Meta to Put Its Own AI Chip into Production in September, Aiming to Double Computing Capacity
Meta plans to put its own artificial intelligence chip into production in September and is aiming to roughly double the computing capacity across its data centers, according to Reuters reports on Thursday.
Background
- Chip Details: The chip belongs to Meta’s in-house silicon line, the Meta Training and Inference Accelerator (MTIA).
- Manufacturing: Produced by TSMC and co-developed with Broadcom.
- Partnership: Extends through 2029, covering several generations of custom silicon.
Objectives
- Reducing Reliance: Part of a wider effort to reduce Meta’s reliance on Nvidia.
- Capacity Target: Doubling computing capacity in data centers.
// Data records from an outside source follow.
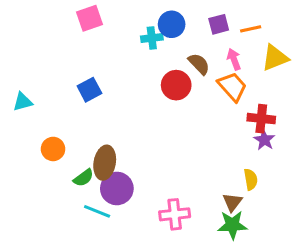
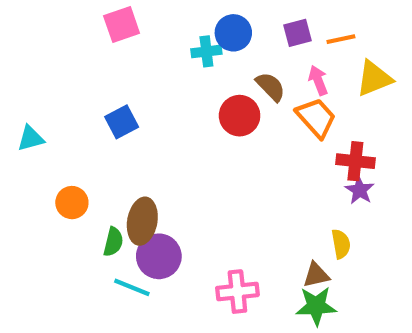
green semicircle: (83, 178) -> (113, 242), turned -40
brown triangle: (232, 202) -> (316, 275), turned 40

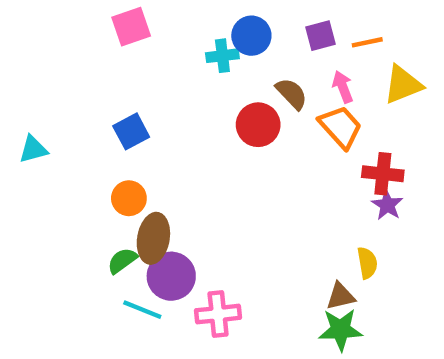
orange circle: (72, 203) -> (129, 198), moved
green semicircle: (113, 242) -> (122, 261), turned -140
pink cross: (237, 292) -> (218, 314), moved

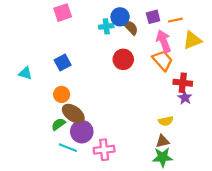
pink arrow: (343, 87) -> (164, 41), size x1.5
brown semicircle: (292, 94) -> (131, 27), moved
cyan triangle: (33, 149) -> (25, 73), moved, turned 32
brown ellipse: (153, 238) -> (73, 114), turned -65
yellow semicircle: (367, 263) -> (166, 121), moved, turned 88

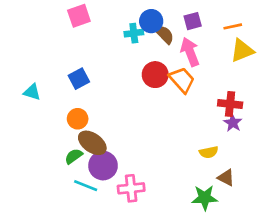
orange line: (175, 20) -> (233, 26), moved
pink arrow: (164, 41) -> (190, 52), moved
orange trapezoid: (163, 60) -> (182, 80), moved
brown triangle: (163, 141) -> (226, 178), moved, turned 40

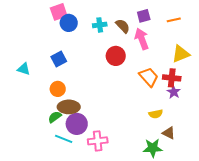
blue circle: (151, 21) -> (69, 23), moved
yellow triangle: (242, 51) -> (181, 54), moved
orange trapezoid: (182, 80) -> (149, 77), moved
brown ellipse: (92, 143) -> (69, 107), turned -35

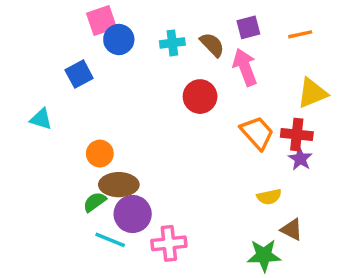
blue square: (59, 59) -> (79, 74), moved

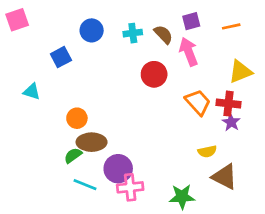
pink square: (102, 20) -> (17, 20), moved
purple circle: (133, 214) -> (118, 169), moved
brown triangle: (292, 230) -> (225, 177), size x1.5
green star: (264, 255) -> (182, 197), moved

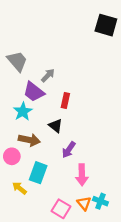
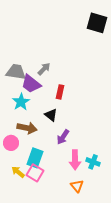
gray trapezoid: (17, 61) -> (16, 72), moved, turned -40
cyan cross: (100, 201) -> (93, 162), moved
pink square: (61, 209) -> (35, 173), moved

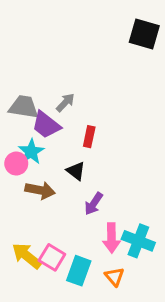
pink circle: (11, 143) -> (16, 164), moved
cyan rectangle: (35, 158) -> (79, 271), moved
cyan cross: (93, 162) -> (138, 241), size x1.5
yellow arrow: (18, 172) -> (27, 256), size x1.5

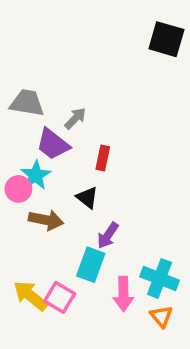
gray trapezoid: (24, 107) -> (27, 103), moved
pink arrow: (112, 238) -> (123, 294), moved
cyan rectangle: (79, 271) -> (91, 265), moved
orange triangle: (114, 277) -> (161, 316), moved

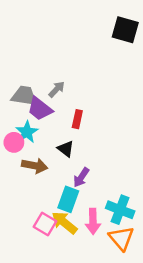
gray trapezoid: (27, 103) -> (24, 96), moved
yellow arrow: (30, 296) -> (64, 223), moved
orange triangle: (161, 316) -> (121, 238), size x1.5

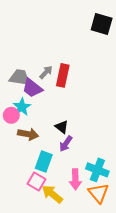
red rectangle: (77, 119) -> (63, 75), moved, size x1.5
black triangle: (66, 149) -> (62, 127), moved
cyan rectangle: (68, 199) -> (44, 162), moved
yellow arrow: (64, 223) -> (52, 194), moved

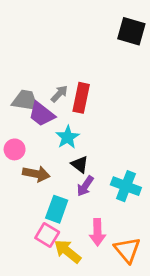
cyan star: (22, 107) -> (68, 137), moved
cyan cross: (97, 170) -> (126, 186), moved

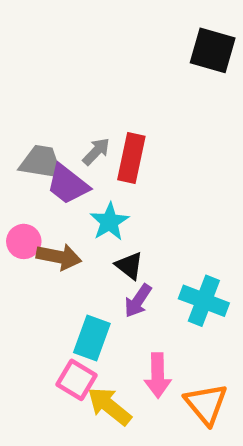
brown arrow: (36, 174) -> (59, 257), moved

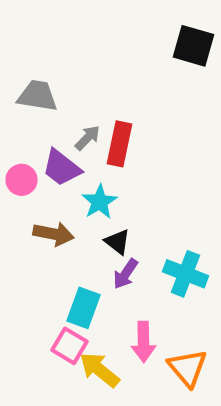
gray trapezoid: (41, 162) -> (38, 96), moved
pink circle: (24, 241) -> (22, 180), moved

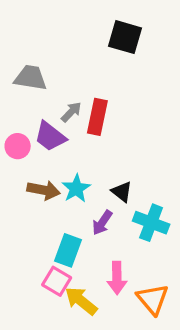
black square: (194, 46) -> (125, 37), moved
cyan star: (100, 202) -> (76, 188), moved
black triangle: (118, 242) -> (122, 192), moved

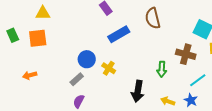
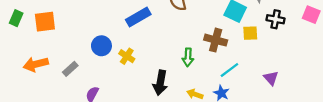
green rectangle: (13, 35) -> (16, 18), turned 48
orange arrow: (30, 75) -> (36, 64), size x1.5
gray rectangle: (77, 79) -> (70, 69), moved

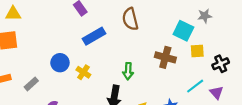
black cross: (276, 19) -> (221, 64), moved, turned -35
green arrow: (188, 57) -> (128, 71), moved
cyan line: (229, 70) -> (195, 86), moved

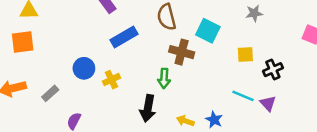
cyan square: (183, 31) -> (208, 31), moved
brown cross: (165, 57) -> (182, 52), moved
yellow cross: (83, 72) -> (111, 80), turned 32
cyan line: (195, 86) -> (243, 96), turned 60

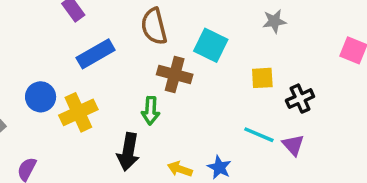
yellow cross: (111, 80) -> (78, 112), size x1.5

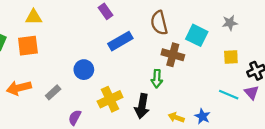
gray star: (274, 21) -> (230, 23), moved
yellow cross: (78, 112) -> (110, 99), moved
purple triangle: (293, 145) -> (251, 92), moved

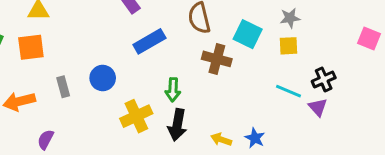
yellow square: (231, 57) -> (289, 46), moved
green arrow: (157, 79) -> (173, 90), moved
gray rectangle: (53, 92) -> (63, 87), moved, turned -63
cyan line: (229, 95) -> (289, 91), moved
purple semicircle: (75, 117) -> (46, 139), moved

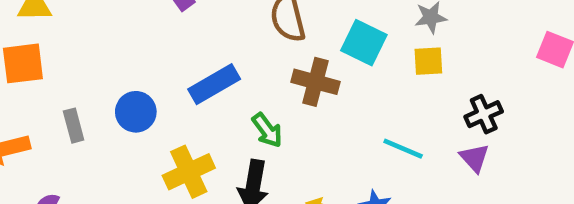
blue rectangle: (149, 41) -> (214, 84), moved
green arrow: (173, 90) -> (267, 130), moved, turned -40
cyan line: (289, 91) -> (403, 149), moved

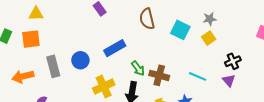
yellow square: (428, 61) -> (209, 38), turned -32
brown cross: (315, 82) -> (159, 75), moved
gray rectangle: (74, 126) -> (53, 66), size x1.5

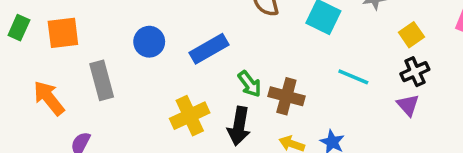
yellow square: (209, 38) -> (411, 35), moved
blue circle: (80, 60) -> (149, 42), moved
orange arrow: (23, 76) -> (49, 98), turned 65
cyan line: (198, 76) -> (353, 77), moved

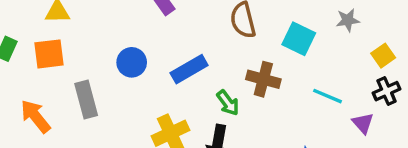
brown cross: (286, 96) -> (263, 79), moved
purple triangle: (408, 105) -> (363, 123), moved

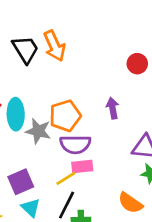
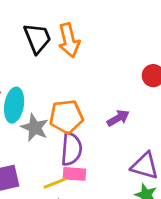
purple arrow: (113, 108) -> (118, 118), turned 60
purple semicircle: (75, 144) -> (71, 149), turned -96

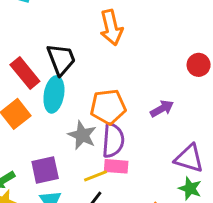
black trapezoid: (37, 38) -> (61, 59), moved
gray star: (35, 128) -> (82, 135), moved

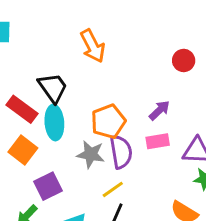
pink rectangle: (116, 166) -> (158, 141), moved
purple square: (45, 170) -> (48, 186), moved

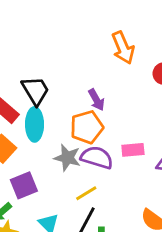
orange arrow: (93, 46) -> (123, 48), moved
purple arrow: (159, 110) -> (96, 100), moved, turned 100
purple semicircle: (121, 152) -> (97, 157), turned -68

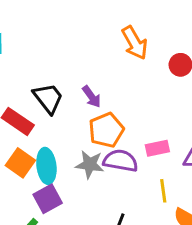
purple arrow: (96, 100) -> (91, 97), moved
cyan ellipse: (35, 124) -> (46, 166), moved
yellow line: (86, 193) -> (163, 191), moved, turned -60

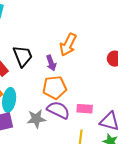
orange arrow: (135, 43) -> (68, 45), moved, turned 40
gray star: (90, 164) -> (36, 119), moved, turned -30

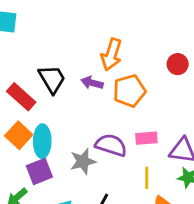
purple arrow: (51, 63) -> (92, 83), turned 133
orange pentagon: (55, 88) -> (129, 91), moved

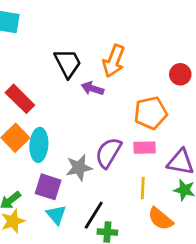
black trapezoid: (52, 79) -> (68, 63), moved
orange pentagon: (129, 91) -> (151, 113), moved
purple semicircle: (111, 145) -> (108, 153), turned -80
purple square: (39, 171) -> (48, 187), moved, turned 36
- Timeline: September production, with chips deployed over 2026 and 2027.
Strategic Logic
- Cost Savings: Every workload shifted to in-house chips reduces Meta’s dependence on Nvidia margins.
- Workloads: MTIA has mainly handled inference so far, but a training-capable chip would be a significant advancement.
Spending Plan
- Capital Expenditure (CapEx): Projected $125bn to $145bn in 2026, focusing on data centers, GPUs, and custom silicon.
- Mark Zuckerberg’s Vision: Ultimate targets measured in gigawatts.
- Spare Compute: Meta is exploring renting out excess compute power to external customers.
- Diversification: Hedging bets with Amazon’s Graviton5 chips and AMD accelerators.
Conclusion
Custom silicon, especially designed for Meta’s specific models, offers cost savings through reduced power draw and unit costs. However, it is unlikely to replace Nvidia entirely in the near future, as in-house chips typically compete within specific niches.